**Information shown**
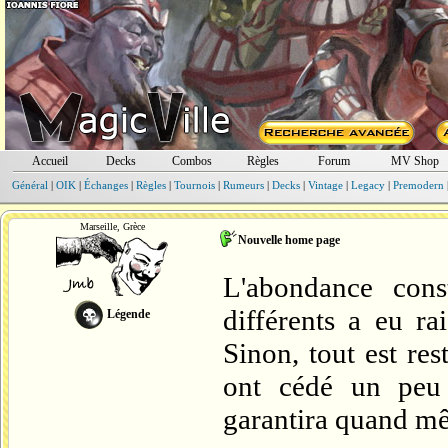
Accueil
Decks
Combos
Règles
Forum
MV Shop
Général
|
OIK
|
Échanges
|
Règles
|
Tournois
|
Rumeurs
|
Decks
|
Vintage
|
Legacy
|
Premodern
Marseille, Grèce
Nouvelle home page
L'abondance cons
différents a eu ra
Légende
Sinon, tout est re
ont cédé un peu d
garantira quand mêm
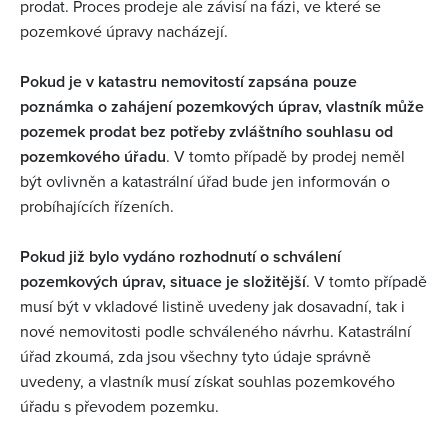
prodat. Proces prodeje ale závisí na fázi, ve které se
pozemkové úpravy nacházejí.
Pokud je v katastru nemovitostí zapsána pouze
poznámka o zahájení pozemkových úprav, vlastník může
pozemek prodat bez potřeby zvláštního souhlasu od
pozemkového úřadu
. V tomto případě by prodej neměl
být ovlivněn a katastrální úřad bude jen informován o
probíhajících řízeních.
Pokud již bylo vydáno rozhodnutí o schválení
pozemkových úprav, situace je složitější
. V tomto případě
musí být v vkladové listině uvedeny jak dosavadní, tak i
nové nemovitosti podle schváleného návrhu. Katastrální
úřad zkoumá, zda jsou všechny tyto údaje správně
uvedeny, a vlastník musí získat souhlas pozemkového
úřadu s převodem pozemku​.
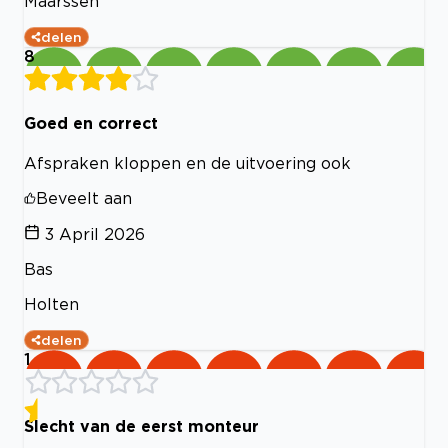
Maarssen
delen
8
Goed en correct
Afspraken kloppen en de uitvoering ook
Beveelt aan
3 April 2026
Bas
Holten
delen
1
Slecht van de eerst monteur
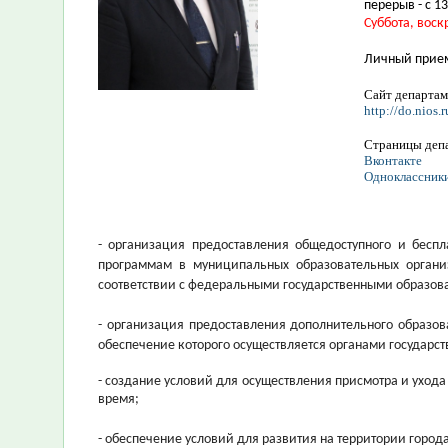
перерыв - с 13
Суббота, воск
Личный прие
Сайт департам
http://do.nios.r
Страницы депа
Вконтакте
Одноклассник
- организация предоставления общедоступного и беспл
программам в муниципальных образовательных орган
соответствии с федеральными государственными образов
- организация предоставления дополнительного образо
обеспечение которого осуществляется органами государст
- создание условий для осуществления присмотра и уход
время;
- обеспечение условий для развития на территории город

**Your instructions**
Restate each line above exactly, keeping pictures out.

**Result**
Accueil
Decks
Combos
Règles
Forum
MV Shop
Général
|
OIK
|
Échanges
|
Règles
|
Tournois
|
Rumeurs
|
Decks
|
Vintage
|
Legacy
|
Premodern
Marseille, Grèce
Nouvelle home page
L'abondance cons
différents a eu ra
Légende
Sinon, tout est re
ont cédé un peu d
garantira quand mêm
prodat. Proces prodeje ale závisí na fázi, ve které se
pozemkové úpravy nacházejí.
Pokud je v katastru nemovitostí zapsána pouze
poznámka o zahájení pozemkových úprav, vlastník může
pozemek prodat bez potřeby zvláštního souhlasu od
pozemkového úřadu
. V tomto případě by prodej neměl
být ovlivněn a katastrální úřad bude jen informován o
probíhajících řízeních.
Pokud již bylo vydáno rozhodnutí o schválení
pozemkových úprav, situace je složitější
. V tomto případě
musí být v vkladové listině uvedeny jak dosavadní, tak i
nové nemovitosti podle schváleného návrhu. Katastrální
úřad zkoumá, zda jsou všechny tyto údaje správně
uvedeny, a vlastník musí získat souhlas pozemkového
úřadu s převodem pozemku​.
Maarssen
delen
8
Goed en correct
Afspraken kloppen en de uitvoering ook
Beveelt aan
3 April 2026
Bas
Holten
delen
1
Slecht van de eerst monteur
перерыв - с 13
Суббота, воск
Личный прие
Сайт департам
http://do.nios.r
Страницы депа
Вконтакте
Одноклассник
- организация предоставления общедоступного и беспл
программам в муниципальных образовательных орган
соответствии с федеральными государственными образов
- организация предоставления дополнительного образо
обеспечение которого осуществляется органами государст
- создание условий для осуществления присмотра и уход
время;
- обеспечение условий для развития на территории город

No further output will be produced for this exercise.